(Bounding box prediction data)
--------------------------------------------------

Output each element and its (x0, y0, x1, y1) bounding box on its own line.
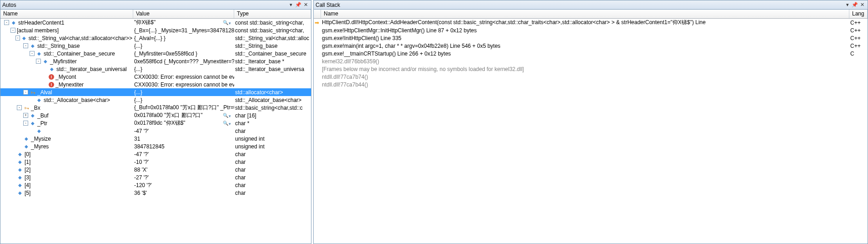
magnifier-icon[interactable] (222, 112, 229, 119)
autos-row[interactable]: -_Myfirstiter0xe558f6cd {_Mycont=??? _My… (0, 57, 311, 65)
visualizer-dropdown-icon[interactable] (229, 120, 233, 127)
autos-row[interactable]: [4]-120 '?'char (0, 181, 311, 189)
toggle-none (10, 159, 15, 164)
visualizer-dropdown-icon[interactable] (229, 20, 233, 26)
collapse-icon[interactable]: - (17, 105, 22, 110)
row-value-text: {_Myfirstiter=0xe558f6cd } (134, 51, 233, 57)
row-name-text: [0] (25, 151, 30, 158)
autos-row[interactable]: [3]-27 '?'char (0, 173, 311, 181)
magnifier-icon[interactable] (222, 120, 229, 127)
cell-type: char (234, 189, 311, 197)
dropdown-icon[interactable]: ▾ (287, 1, 295, 9)
cell-value[interactable]: {...} (133, 96, 234, 104)
callstack-row[interactable]: [Frames below may be incorrect and/or mi… (314, 65, 868, 73)
close-icon[interactable]: ✕ (858, 1, 866, 9)
cell-value[interactable]: -120 '?' (133, 181, 234, 189)
cell-value[interactable]: -47 '?' (133, 127, 234, 135)
autos-row[interactable]: [0]-47 '?'char (0, 150, 311, 158)
autos-row[interactable]: -std::_Container_base_secure{_Myfirstite… (0, 50, 311, 57)
collapse-icon[interactable]: - (10, 28, 15, 33)
cell-value[interactable]: 36 '$' (133, 189, 234, 197)
callstack-header[interactable]: Call Stack ▾ 📌 ✕ (314, 0, 868, 10)
autos-row[interactable]: _Mysize31unsigned int (0, 135, 311, 142)
cell-value[interactable]: {_Buf=0x0178fa00 "芳x口 酈口?口" _Ptr=0 (133, 104, 234, 112)
autos-header[interactable]: Autos ▾ 📌 ✕ (0, 0, 311, 10)
autos-row[interactable]: -_Ptr0x0178f9dc "仰X锑$"char * (0, 119, 311, 127)
cell-value[interactable]: {...} (133, 65, 234, 73)
col-stack-name[interactable]: Name (321, 10, 849, 18)
magnifier-icon[interactable] (222, 20, 229, 26)
cell-value[interactable]: {_Myfirstiter=0xe558f6cd } (133, 50, 234, 57)
autos-row[interactable]: [5]36 '$'char (0, 189, 311, 197)
cell-value[interactable]: {...} (133, 88, 234, 96)
cell-value[interactable]: {_Alval={...} } (133, 34, 234, 42)
callstack-row[interactable]: gsm.exe!InitHttpClient() Line 335C++ (314, 34, 868, 42)
cell-value[interactable]: 31 (133, 135, 234, 142)
pin-icon[interactable]: 📌 (851, 1, 858, 9)
collapse-icon[interactable]: - (30, 51, 35, 56)
dropdown-icon[interactable]: ▾ (844, 1, 851, 9)
autos-row[interactable]: -47 '?'char (0, 127, 311, 135)
cell-type: char (234, 158, 311, 166)
autos-row[interactable]: [2]88 'X'char (0, 166, 311, 173)
callstack-row[interactable]: gsm.exe!__tmainCRTStartup() Line 266 + 0… (314, 50, 868, 57)
col-name[interactable]: Name (0, 10, 133, 18)
pin-icon[interactable]: 📌 (295, 1, 302, 9)
callstack-columns: Name Lang (314, 10, 868, 19)
cell-value[interactable]: 3847812845 (133, 142, 234, 150)
collapse-icon[interactable]: - (4, 20, 9, 25)
collapse-icon[interactable]: - (23, 43, 28, 48)
row-value-text: 0xe558f6cd {_Mycont=??? _Mynextiter=?? (134, 58, 234, 65)
cell-value[interactable]: 0x0178fa00 "芳x口 酈口?口" (133, 112, 234, 119)
col-type[interactable]: Type (234, 10, 311, 18)
cell-value[interactable]: "仰X锑$" (133, 19, 234, 26)
cell-value[interactable]: CXX0030: Error: expression cannot be eva… (133, 81, 234, 88)
autos-row[interactable]: -[actual members]{_Bx={...} _Mysize=31 _… (0, 26, 311, 34)
row-name-text: [4] (25, 182, 30, 188)
callstack-row[interactable]: HttpClientD.dll!HttpContext::AddHeaderCo… (314, 19, 868, 26)
callstack-row[interactable]: gsm.exe!main(int argc=1, char * * argv=0… (314, 42, 868, 50)
autos-row[interactable]: _Myres3847812845unsigned int (0, 142, 311, 150)
collapse-icon[interactable]: - (36, 59, 41, 64)
callstack-row[interactable]: ntdll.dll!77ca7b74() (314, 73, 868, 81)
autos-row[interactable]: -_Alval{...}std::allocator<char> (0, 88, 311, 96)
autos-row[interactable]: [1]-10 '?'char (0, 158, 311, 166)
toggle-none (17, 144, 22, 149)
stack-lang-text (849, 65, 868, 73)
autos-row[interactable]: -_Bx{_Buf=0x0178fa00 "芳x口 酈口?口" _Ptr=0st… (0, 104, 311, 112)
row-value-text: "仰X锑$" (134, 19, 221, 26)
callstack-row[interactable]: kernel32.dll!76bb6359() (314, 57, 868, 65)
cell-name: _Mysize (0, 135, 133, 142)
col-stack-lang[interactable]: Lang (849, 10, 868, 18)
cell-value[interactable]: -10 '?' (133, 158, 234, 166)
collapse-icon[interactable]: - (23, 90, 28, 95)
col-value[interactable]: Value (133, 10, 234, 18)
collapse-icon[interactable]: - (15, 36, 20, 41)
collapse-icon[interactable]: - (23, 121, 28, 126)
cell-value[interactable]: {...} (133, 42, 234, 50)
cell-value[interactable]: 0xe558f6cd {_Mycont=??? _Mynextiter=?? (133, 57, 234, 65)
autos-row[interactable]: _MynextiterCXX0030: Error: expression ca… (0, 81, 311, 88)
visualizer-dropdown-icon[interactable] (229, 112, 233, 119)
close-icon[interactable]: ✕ (302, 1, 309, 9)
expand-icon[interactable]: + (23, 113, 28, 118)
cell-value[interactable]: CXX0030: Error: expression cannot be eva… (133, 73, 234, 81)
autos-row[interactable]: -strHeaderContent1"仰X锑$"const std::basic… (0, 19, 311, 26)
row-value-text: 0x0178fa00 "芳x口 酈口?口" (134, 112, 221, 119)
row-name-text: std::_String_base (37, 43, 80, 49)
autos-row[interactable]: std::_Allocator_base<char>{...}std::_All… (0, 96, 311, 104)
cell-name: std::_Allocator_base<char> (0, 96, 133, 104)
cell-value[interactable]: -47 '?' (133, 150, 234, 158)
cell-value[interactable]: -27 '?' (133, 173, 234, 181)
cell-value[interactable]: 0x0178f9dc "仰X锑$" (133, 119, 234, 127)
autos-row[interactable]: +_Buf0x0178fa00 "芳x口 酈口?口"char [16] (0, 112, 311, 119)
row-value-text: {_Buf=0x0178fa00 "芳x口 酈口?口" _Ptr=0 (134, 104, 234, 112)
callstack-row[interactable]: ntdll.dll!77ca7b44() (314, 81, 868, 88)
autos-row[interactable]: -std::_String_val<char,std::allocator<ch… (0, 34, 311, 42)
callstack-row[interactable]: gsm.exe!HttpClientMgr::InitHttpClientMgr… (314, 26, 868, 34)
autos-row[interactable]: -std::_String_base{...}std::_String_base (0, 42, 311, 50)
cell-value[interactable]: {_Bx={...} _Mysize=31 _Myres=38478128 (133, 26, 234, 34)
autos-row[interactable]: _MycontCXX0030: Error: expression cannot… (0, 73, 311, 81)
autos-row[interactable]: std::_Iterator_base_universal{...}std::_… (0, 65, 311, 73)
cell-value[interactable]: 88 'X' (133, 166, 234, 173)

--------------------------------------------------

### Your objective
Before you finish, make sure every line above has been repeated exactly and no picture remains in the copy.

### Answer to this exercise
Output each element and its (x0, y0, x1, y1) bounding box on its own line.
magnifier-icon[interactable] (222, 112, 229, 119)
autos-row[interactable]: -_Myfirstiter0xe558f6cd {_Mycont=??? _My… (0, 57, 311, 65)
visualizer-dropdown-icon[interactable] (229, 120, 233, 127)
autos-row[interactable]: [4]-120 '?'char (0, 181, 311, 189)
toggle-none (10, 159, 15, 164)
visualizer-dropdown-icon[interactable] (229, 20, 233, 26)
collapse-icon[interactable]: - (17, 105, 22, 110)
row-value-text: {_Myfirstiter=0xe558f6cd } (134, 51, 233, 57)
row-name-text: [0] (25, 151, 30, 158)
autos-row[interactable]: [3]-27 '?'char (0, 173, 311, 181)
magnifier-icon[interactable] (222, 120, 229, 127)
cell-type: char (234, 189, 311, 197)
dropdown-icon[interactable]: ▾ (287, 1, 295, 9)
cell-value[interactable]: {...} (133, 96, 234, 104)
callstack-row[interactable]: [Frames below may be incorrect and/or mi… (314, 65, 868, 73)
close-icon[interactable]: ✕ (858, 1, 866, 9)
cell-value[interactable]: -120 '?' (133, 181, 234, 189)
cell-value[interactable]: -47 '?' (133, 127, 234, 135)
autos-row[interactable]: [0]-47 '?'char (0, 150, 311, 158)
autos-row[interactable]: -std::_Container_base_secure{_Myfirstite… (0, 50, 311, 57)
collapse-icon[interactable]: - (10, 28, 15, 33)
cell-value[interactable]: 36 '$' (133, 189, 234, 197)
callstack-header[interactable]: Call Stack ▾ 📌 ✕ (314, 0, 868, 10)
autos-row[interactable]: _Mysize31unsigned int (0, 135, 311, 142)
cell-value[interactable]: {_Buf=0x0178fa00 "芳x口 酈口?口" _Ptr=0 (133, 104, 234, 112)
autos-header[interactable]: Autos ▾ 📌 ✕ (0, 0, 311, 10)
autos-row[interactable]: -_Ptr0x0178f9dc "仰X锑$"char * (0, 119, 311, 127)
cell-value[interactable]: {...} (133, 65, 234, 73)
col-stack-name[interactable]: Name (321, 10, 849, 18)
magnifier-icon[interactable] (222, 20, 229, 26)
cell-value[interactable]: {_Myfirstiter=0xe558f6cd } (133, 50, 234, 57)
autos-row[interactable]: [5]36 '$'char (0, 189, 311, 197)
cell-value[interactable]: {...} (133, 88, 234, 96)
cell-value[interactable]: {_Alval={...} } (133, 34, 234, 42)
callstack-row[interactable]: gsm.exe!InitHttpClient() Line 335C++ (314, 34, 868, 42)
cell-value[interactable]: 31 (133, 135, 234, 142)
pin-icon[interactable]: 📌 (851, 1, 858, 9)
collapse-icon[interactable]: - (30, 51, 35, 56)
dropdown-icon[interactable]: ▾ (844, 1, 851, 9)
autos-row[interactable]: -47 '?'char (0, 127, 311, 135)
cell-type: char (234, 158, 311, 166)
autos-row[interactable]: [2]88 'X'char (0, 166, 311, 173)
callstack-row[interactable]: gsm.exe!__tmainCRTStartup() Line 266 + 0… (314, 50, 868, 57)
col-name[interactable]: Name (0, 10, 133, 18)
pin-icon[interactable]: 📌 (295, 1, 302, 9)
callstack-columns: Name Lang (314, 10, 868, 19)
cell-value[interactable]: 3847812845 (133, 142, 234, 150)
collapse-icon[interactable]: - (4, 20, 9, 25)
collapse-icon[interactable]: - (23, 43, 28, 48)
row-value-text: 0xe558f6cd {_Mycont=??? _Mynextiter=?? (134, 58, 234, 65)
cell-value[interactable]: 0x0178fa00 "芳x口 酈口?口" (133, 112, 234, 119)
col-type[interactable]: Type (234, 10, 311, 18)
cell-value[interactable]: "仰X锑$" (133, 19, 234, 26)
cell-value[interactable]: CXX0030: Error: expression cannot be eva… (133, 81, 234, 88)
autos-row[interactable]: -[actual members]{_Bx={...} _Mysize=31 _… (0, 26, 311, 34)
row-name-text: [4] (25, 182, 30, 188)
callstack-row[interactable]: HttpClientD.dll!HttpContext::AddHeaderCo… (314, 19, 868, 26)
callstack-row[interactable]: gsm.exe!main(int argc=1, char * * argv=0… (314, 42, 868, 50)
autos-row[interactable]: _Myres3847812845unsigned int (0, 142, 311, 150)
collapse-icon[interactable]: - (36, 59, 41, 64)
callstack-row[interactable]: ntdll.dll!77ca7b74() (314, 73, 868, 81)
autos-row[interactable]: -_Alval{...}std::allocator<char> (0, 88, 311, 96)
autos-row[interactable]: [1]-10 '?'char (0, 158, 311, 166)
toggle-none (17, 144, 22, 149)
stack-lang-text (849, 65, 868, 73)
autos-row[interactable]: -_Bx{_Buf=0x0178fa00 "芳x口 酈口?口" _Ptr=0st… (0, 104, 311, 112)
row-value-text: "仰X锑$" (134, 19, 221, 26)
callstack-row[interactable]: kernel32.dll!76bb6359() (314, 57, 868, 65)
cell-name: _Mysize (0, 135, 133, 142)
col-stack-lang[interactable]: Lang (849, 10, 868, 18)
cell-value[interactable]: -10 '?' (133, 158, 234, 166)
collapse-icon[interactable]: - (23, 90, 28, 95)
col-value[interactable]: Value (133, 10, 234, 18)
collapse-icon[interactable]: - (15, 36, 20, 41)
collapse-icon[interactable]: - (23, 121, 28, 126)
cell-value[interactable]: {...} (133, 42, 234, 50)
cell-value[interactable]: 0xe558f6cd {_Mycont=??? _Mynextiter=?? (133, 57, 234, 65)
autos-row[interactable]: _MynextiterCXX0030: Error: expression ca… (0, 81, 311, 88)
visualizer-dropdown-icon[interactable] (229, 112, 233, 119)
close-icon[interactable]: ✕ (302, 1, 309, 9)
expand-icon[interactable]: + (23, 113, 28, 118)
cell-value[interactable]: CXX0030: Error: expression cannot be eva… (133, 73, 234, 81)
autos-row[interactable]: -strHeaderContent1"仰X锑$"const std::basic… (0, 19, 311, 26)
row-value-text: 0x0178fa00 "芳x口 酈口?口" (134, 112, 221, 119)
row-name-text: std::_String_base (37, 43, 80, 49)
autos-row[interactable]: std::_Allocator_base<char>{...}std::_All… (0, 96, 311, 104)
cell-name: std::_Allocator_base<char> (0, 96, 133, 104)
cell-value[interactable]: -47 '?' (133, 150, 234, 158)
cell-value[interactable]: -27 '?' (133, 173, 234, 181)
cell-value[interactable]: 0x0178f9dc "仰X锑$" (133, 119, 234, 127)
autos-row[interactable]: +_Buf0x0178fa00 "芳x口 酈口?口"char [16] (0, 112, 311, 119)
row-value-text: {_Buf=0x0178fa00 "芳x口 酈口?口" _Ptr=0 (134, 104, 234, 112)
callstack-row[interactable]: ntdll.dll!77ca7b44() (314, 81, 868, 88)
autos-row[interactable]: -std::_String_val<char,std::allocator<ch… (0, 34, 311, 42)
callstack-row[interactable]: gsm.exe!HttpClientMgr::InitHttpClientMgr… (314, 26, 868, 34)
autos-row[interactable]: -std::_String_base{...}std::_String_base (0, 42, 311, 50)
cell-value[interactable]: {_Bx={...} _Mysize=31 _Myres=38478128 (133, 26, 234, 34)
autos-row[interactable]: _MycontCXX0030: Error: expression cannot… (0, 73, 311, 81)
autos-row[interactable]: std::_Iterator_base_universal{...}std::_… (0, 65, 311, 73)
cell-value[interactable]: 88 'X' (133, 166, 234, 173)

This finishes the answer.